I approached the preparation for the Aspen seminar with a mixture of excitement and suspicion. Aspen seminars are text-based discussions, in Socratic style with an intimate group of diverse people. In preparation, we were given readers with texts with authors as wide ranging as Chekhov, Aristotle and Mukerjee. The variety of topics made me wonder what to expect and how this would all tie up as a 20-person discussion. We were told to not be daunted by the complexity of the texts and to enjoy the journey of discovery. The diversity of the authors and writing styles was a breath of fresh air after a year immersed in Harvard Business School cases, whilst the common themes of authors as wide ranging as Plato to Le Guin proved to me that self-reflection is a deeply intrinsic endeavour of the curious human mind. 
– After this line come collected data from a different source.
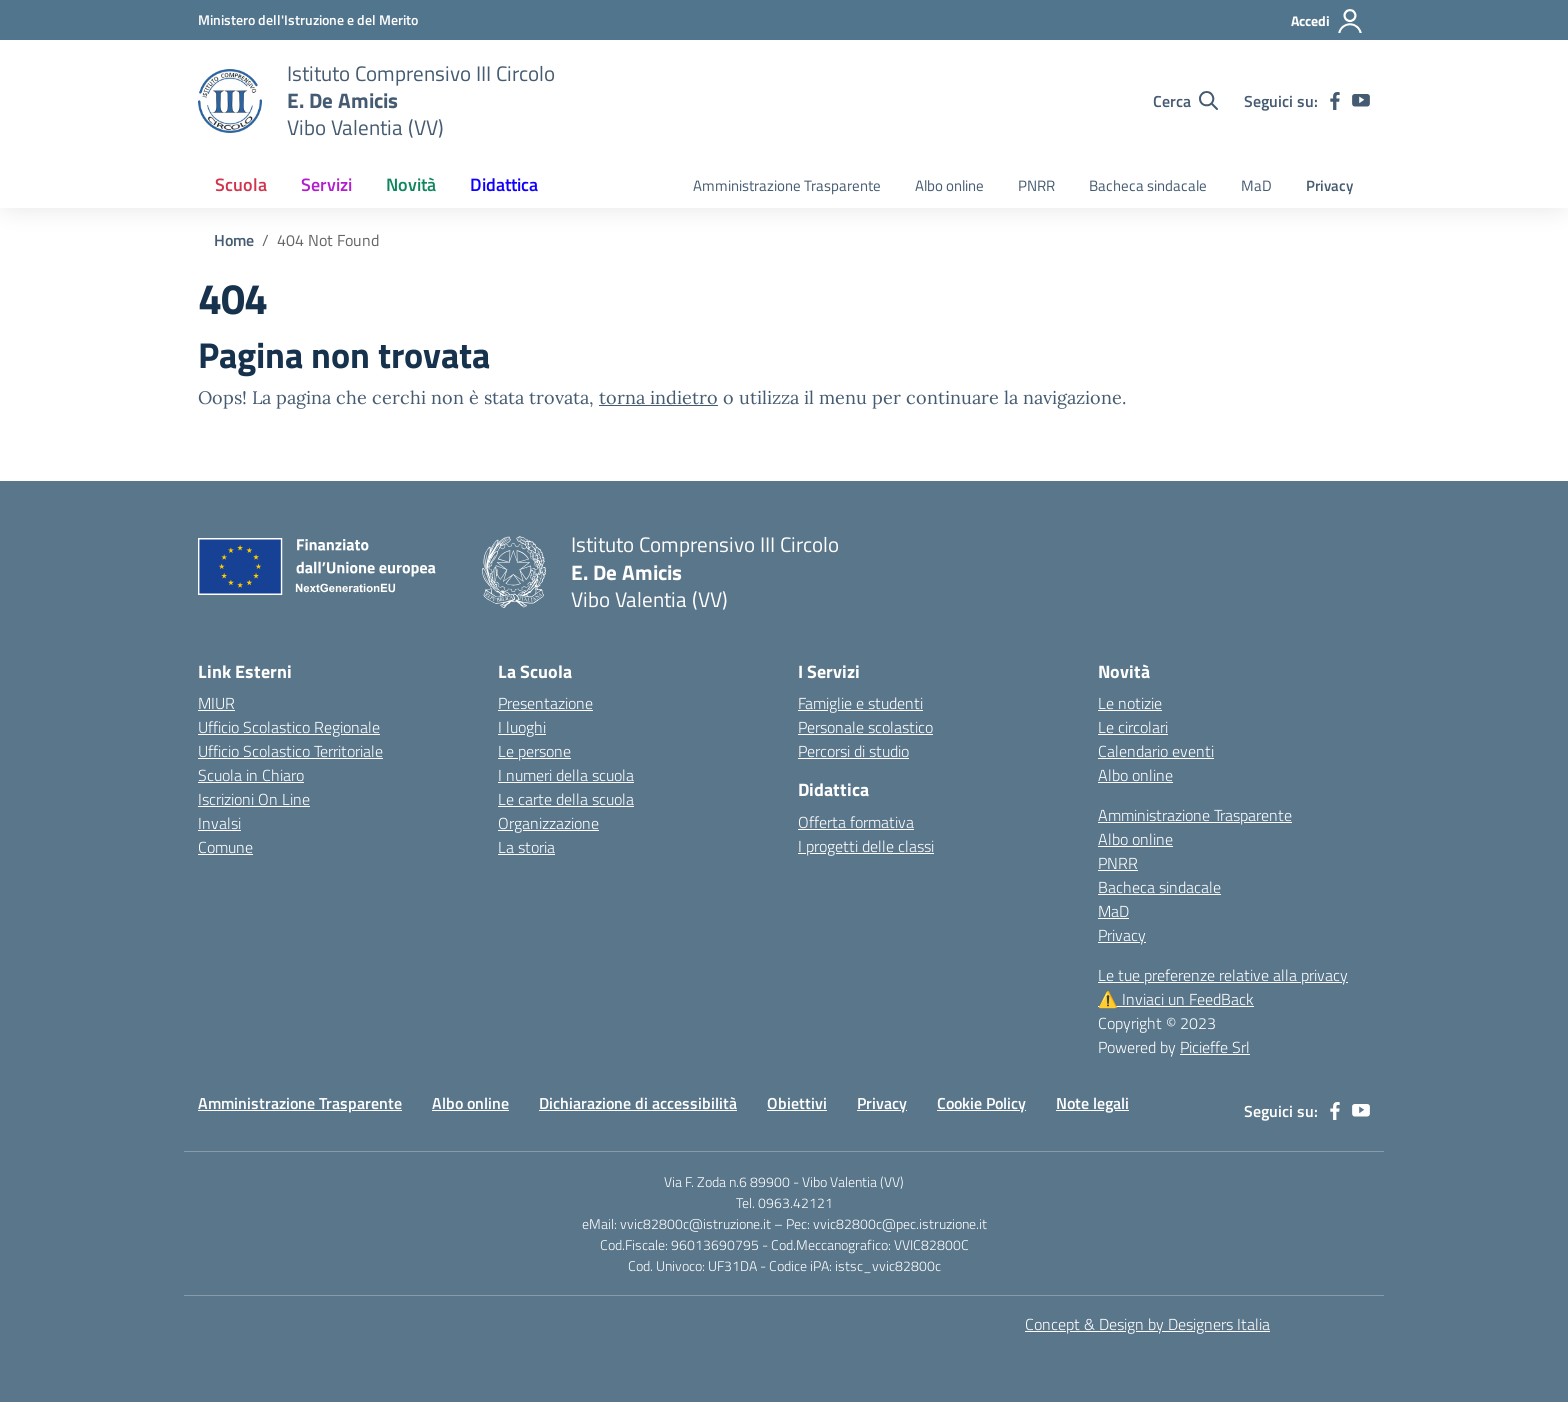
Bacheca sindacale (1148, 185)
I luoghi (522, 727)
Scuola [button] (241, 184)
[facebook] (1335, 101)
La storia (526, 847)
During the seminar, I understood what a gift it is to truly take time to reflect. In an era of speed and agility, we forget that reflection is an endeavour that rewards the patient. Socratic discussion facilitated this as it involves wrestling with conflicting ideas before reaching a conclusion (if one is ever reached). In an era of digital communication, conversation and discussion were a powerful tool in the quest of introspection. Although reflection is sometimes perceived as an intimate activity, I realised the value there is in reflecting with a group of diverse people. In my case, my cohort had representation from fifteen business schools of the Global Network and I was awestruck realising how even, after the first discussion, we were no longer strangers. Over the course of the seminar, the highly intimate environment allowed our cohort to open up further, to share, to be vulnerable and to ask difficult questions.

As we go about our daily lives with an "outer armour" on us, the seminar was the type of learning environment where we had to leave all our armour behind to get full benefit of the experience and be reminded of the value of transparency. Although the seminar was only four days, the connections that form within an Aspen cohort are deep for this very reason. It made me reflect on what our workplaces and our societies might be if we were all more willing to let our guards down. It seems to me that transparency and honesty are the necessary building blocks for well purposed organisations. 

From a personal perspective, I take the learnings from this seminar as a highlight of my MBA experience as it enabled the pursuit of the very objectives that brought me to Oxford Saïd study an MBA. Articulating the experience to other classmates or in this blog post seemed for me like a huge endeavour as I’m still reflecting on the questions that were raised during the seminar and digesting the whole experience. As our four days together drew to a close, we knew we were changed in ways that were unexplainable. We all left with a series of concluding questions to reflect on and we knew we had homework still to do, the kind of homework that would take us a lifetime to finish. 

As much as I’m still reflecting on the personal experience I had during the seminar, the learnings that this experience has brought for my public persona are clear, as I reflect on how I can recreate this environment of self-reflection and transparency in the organisations I belong to and in the roles I take in my professional and public life to lead with purpose in today’s networked world.